U.S. Supreme Court
Wheeling Steel Corp. v. Glander, 337 U.S. 562 (1949)
Wheeling Steel Corp. v. Glander
Argued March 29, 1949
Decided June 20, 1949
337 U.S. 562
Certain foreign corporations which had been authorized to do business in Ohio and which operated manufacturing plants there had their principal places of business in other states, where all orders were accepted, credits extended, books kept, and where all accounts receivable were payable. The corporations had paid all franchise taxes and all taxes on real and personal property located within Ohio. In addition, the State levied an ad valorem tax on their accounts receivable derived from sales of goods manufactured within the State. The accounts receivable were not used in the conduct of the business of the corporations in Ohio, but in their general business. Accounts receivable of identical nature which were owned by residents and domestic corporations were exempt from the tax.
1. The tax denied the foreign corporations the equal protection of the laws, in violation of the Fourteenth Amendment of the Federal Constitution.
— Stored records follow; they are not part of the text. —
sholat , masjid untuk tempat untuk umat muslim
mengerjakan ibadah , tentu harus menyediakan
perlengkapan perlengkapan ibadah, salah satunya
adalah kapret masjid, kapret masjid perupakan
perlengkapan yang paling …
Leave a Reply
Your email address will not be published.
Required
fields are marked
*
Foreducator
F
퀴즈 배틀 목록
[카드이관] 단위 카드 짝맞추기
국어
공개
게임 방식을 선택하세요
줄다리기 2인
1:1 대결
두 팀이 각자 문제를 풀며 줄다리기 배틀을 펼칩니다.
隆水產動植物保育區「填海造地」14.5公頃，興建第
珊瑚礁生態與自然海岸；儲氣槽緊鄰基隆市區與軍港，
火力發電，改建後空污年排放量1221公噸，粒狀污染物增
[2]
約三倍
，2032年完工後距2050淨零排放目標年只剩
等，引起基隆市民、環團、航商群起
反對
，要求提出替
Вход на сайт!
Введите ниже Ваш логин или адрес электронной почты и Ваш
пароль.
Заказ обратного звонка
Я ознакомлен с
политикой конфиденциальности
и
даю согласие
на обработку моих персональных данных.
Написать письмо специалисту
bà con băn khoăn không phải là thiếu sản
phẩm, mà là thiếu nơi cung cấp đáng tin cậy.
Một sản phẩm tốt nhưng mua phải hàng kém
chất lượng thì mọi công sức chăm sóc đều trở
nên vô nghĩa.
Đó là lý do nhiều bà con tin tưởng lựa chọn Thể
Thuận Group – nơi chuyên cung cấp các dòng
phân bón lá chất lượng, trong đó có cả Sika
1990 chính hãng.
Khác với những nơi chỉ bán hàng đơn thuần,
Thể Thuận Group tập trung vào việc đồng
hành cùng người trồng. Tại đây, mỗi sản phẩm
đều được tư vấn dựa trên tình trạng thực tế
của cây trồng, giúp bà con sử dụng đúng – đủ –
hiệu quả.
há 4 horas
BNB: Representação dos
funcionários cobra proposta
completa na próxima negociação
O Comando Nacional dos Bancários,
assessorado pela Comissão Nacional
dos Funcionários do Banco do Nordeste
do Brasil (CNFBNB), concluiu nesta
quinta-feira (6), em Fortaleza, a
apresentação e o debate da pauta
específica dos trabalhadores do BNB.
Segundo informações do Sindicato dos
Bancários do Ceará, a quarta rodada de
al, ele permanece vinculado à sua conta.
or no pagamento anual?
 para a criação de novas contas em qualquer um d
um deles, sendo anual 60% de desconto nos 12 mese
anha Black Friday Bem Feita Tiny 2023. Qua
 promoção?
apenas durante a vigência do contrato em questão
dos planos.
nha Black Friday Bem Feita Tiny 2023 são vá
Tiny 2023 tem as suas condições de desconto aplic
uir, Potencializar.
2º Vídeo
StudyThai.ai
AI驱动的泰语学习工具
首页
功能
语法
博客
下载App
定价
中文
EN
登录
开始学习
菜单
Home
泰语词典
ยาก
Pp. 337 U. S. 563-574.
(a) After a state has chosen to admit foreign corporations to do business within it, they are entitled to equal protection with domestic corporations at least to the extent that their property is entitled to an equally favorable ad valorem tax basis. Pp. 337 U. S. 571-572.
(b) The inequality to which the foreign corporations are subjected is not based on Ohio's relation to the decisive transaction, but solely on difference in residence of the owner of the accounts receivable. P. 337 U. S. 572.
2. The tax was not saved from constitutional invalidity by the "reciprocity" provisions of the statute imposing it, since the plan of reciprocity is not one which, by credits or otherwise, protects the nonresident or foreign corporation against the discriminations apparent in the Ohio statute. Pp. 337 U. S. 572-574.
150 Ohio St. 229, 80 N.E.2d 863, reversed. chanroblesvirtualawlibrary
An Ohio ad valorem tax on foreign corporations, challenged as violating the Federal Constitution, was sustained by the State Supreme Court. 150 Ohio St. 229, 80 N.E.2d 863. On appeals to this Court, reversed, p. 337 U. S. 574.